Der Leiter des Albanischen Institutes in St. Gallen, Albert Ramaj, sieht im Bau von Moscheen keine Förderung der Integration, vielmehr die Entstehung von Parallelgesellschaften.

25.05.2007, nj/pd
Eine nicht unwichtige Stimme, der Leiter des Albanischen Institutes in St. Gallen, Albert Ramaj, meldet sich bezüglich dem Bau von Moscheen und Minaretten in der Schweiz zu Wort. Gespräche mit albanischen Vereinen hätten ergaben, dass Aktivitäten zum Bau von Moscheen und Minaretten der Integration der Albaner in der Schweizer Gesellschaft eher schaden. Die sogenannten „Vertreter“ in der Öffentlichkeit redeten anders, als sie sich verhalten. Sie benutzen sehr gern schöne Worte für die Schweizer in der Öffentlichkeit, so Ramaj, die nicht aber ihrer Lebenseinstellung entsprechen.

Der Bau oder Nichtbau der Moscheen mit oder ohne Minarette bzw. der Islamzentren in einigen Orten in der Schweiz ist ein sehr aktuelles Thema. In diesem Zusammenhang stellt Albert Ramaj, Leiter des Albanischen Institutes in St. Gallen fest, dass auch eine Gruppe von Gläubigern mit deren Imamen im Namen aller Albaner in der Schweiz sich in der Öffentlichkeit präsentieren. Genau in diesem Punkt gibt es nach Albert Ramaj eine grosse Diskrepanz zwischen den Behauptungen und der Realität.

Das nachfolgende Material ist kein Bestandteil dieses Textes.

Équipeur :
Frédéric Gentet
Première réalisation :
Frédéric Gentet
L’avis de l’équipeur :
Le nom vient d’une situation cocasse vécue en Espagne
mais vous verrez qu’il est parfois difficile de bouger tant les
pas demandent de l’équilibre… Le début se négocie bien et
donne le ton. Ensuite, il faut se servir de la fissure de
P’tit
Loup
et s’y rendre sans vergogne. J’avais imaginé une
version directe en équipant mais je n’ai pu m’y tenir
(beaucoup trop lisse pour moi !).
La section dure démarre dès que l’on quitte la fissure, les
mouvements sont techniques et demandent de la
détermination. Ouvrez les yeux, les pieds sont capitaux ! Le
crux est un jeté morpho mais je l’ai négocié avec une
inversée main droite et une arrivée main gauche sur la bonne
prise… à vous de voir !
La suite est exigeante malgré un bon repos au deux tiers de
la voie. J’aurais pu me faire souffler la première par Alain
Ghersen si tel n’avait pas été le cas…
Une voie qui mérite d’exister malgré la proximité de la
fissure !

Nicht viele Albaner für Moscheen
In der Schweiz leben ca. 200.000 Albaner, davon sind die Mehrheit Moslems, ca. 20.000 sind Katholiken. Die Mehrheit der in der Schweiz lebenden Albaner kommt aus dem Kosovo. Unseren Recherchen nach sind nicht viele Albaner der Meinung Moscheen in der Schweiz zu bauen. Die Mehrheit der Albaner (besonders aus dem Kosovo) ist überzeugt, dass solche Initiativen nicht der Integration dienen und dadurch den Weg in die Zukunft für die Integration erschweren.

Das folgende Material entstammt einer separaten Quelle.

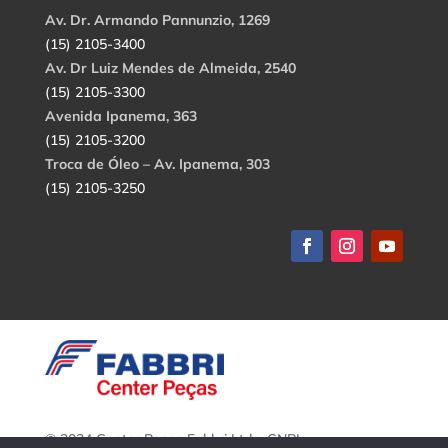
Av. Dr. Armando Pannunzio, 1269
(15) 2105-3400
Av. Dr Luiz Mendes de Almeida, 2540
(15) 2105-3300
Avenida Ipanema, 363
(15) 2105-3200
Troca de Óleo – Av. Ipanema, 303
(15) 2105-3250
© 2024 Center Peças Fabbri Ltda. CNPJ: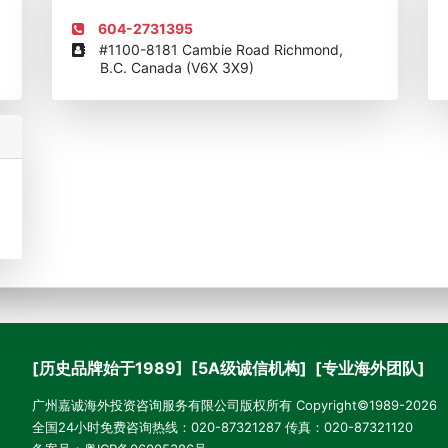
604-2731395
#1100-8181 Cambie Road Richmond,
B.C. Canada (V6X 3X9)
[历史品牌始于1989] [5A级诚信机构] [专业海外团队]
广州嘉诚海外投资咨询服务有限公司版权所有 Copyright©1989-2026
全国24小时免费咨询热线：020-87321287 传真：020-87321120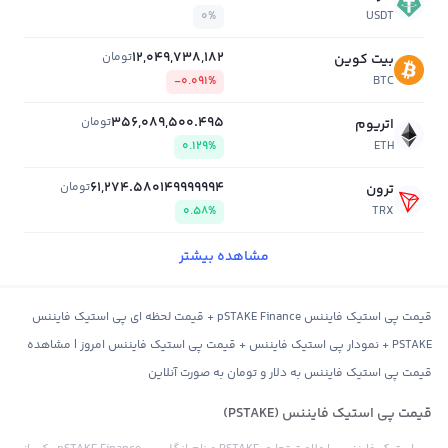
0%
USDT
12,049,738,182
تومان
بیت کوین
-0.091%
BTC
356,089,500.495
تومان
اتریوم
0.129%
ETH
61,274.580149999994
تومان
ترون
0.58%
TRX
مشاهده بیشتر
قیمت پی استیک فایننس pSTAKE Finance + قیمت لحظه ای پی استیک فایننس
PSTAKE + نمودار پی استیک فایننس + قیمت پی استیک فایننس امروز | مشاهده
قیمت پی استیک فایننس به دلار و تومان به صورت آنلاین
قیمت پی استیک فایننس (PSTAKE)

Moscheen schaden der Integration
Die Mehrheit der Kosovo Albaner ist gegen Initiativen, in der Schweiz Moscheen zu bauen. Menschen, die im Namen aller Albaner in der Schweiz oder im Kanton St. Gallen über den Bau einer Mosche oder islamitischen Zentren reden, sprechen nur im Namen von Gruppengläubigern. Das erfährt man fast einstimmig aus allen albanischen Vereinen des Kantons. Die Imame können nur die Interessen der Gläubiger die ihnen folgen vertreten, nicht aber die Interessen der Albaner.

Nach langen Diskussionen mit verschiedenen Leuten und albanischen Vereinen will das Albanische Institut in St. Gallen bekannt machen, dass solche Aktivitäten der Integration der Albaner in der Schweizer Gesellschaft schaden. Eine grosse Mehrheit der Albaner in den Kantonen St. Gallen, Appenzell und Thurgau, sei der Meinung, dass solche Initiativen gar nichts mit der albanischen Kultur und Tradition zu tun hätten.

Parallelgesellschaften sind die Folge
Leider habe es sich erwiesen, so der Leiter des Albanischen Institutes in St. Gallen weiter, dass die sogenannten „Vertreter“ in der Öffentlichkeit ganz anders reden, als sie sich verhalten. Sie benutzen sehr gern schöne Worte für die Schweizer in der Öffentlichkeit, die nicht aber ihrer Lebenseinstellung entsprechen. Solche Menschen reden gerne was Schweizer hören wollen, was sie tun ist etwas anderes.

Solche Initiativen können und führen aller Wahrscheinlichkeit nach zu Parallelgesellschaften in der Schweiz, in der wir später grössere Probleme bekommen könnten, so Albert Ramaj abschliessend in seiner Stellungnahme.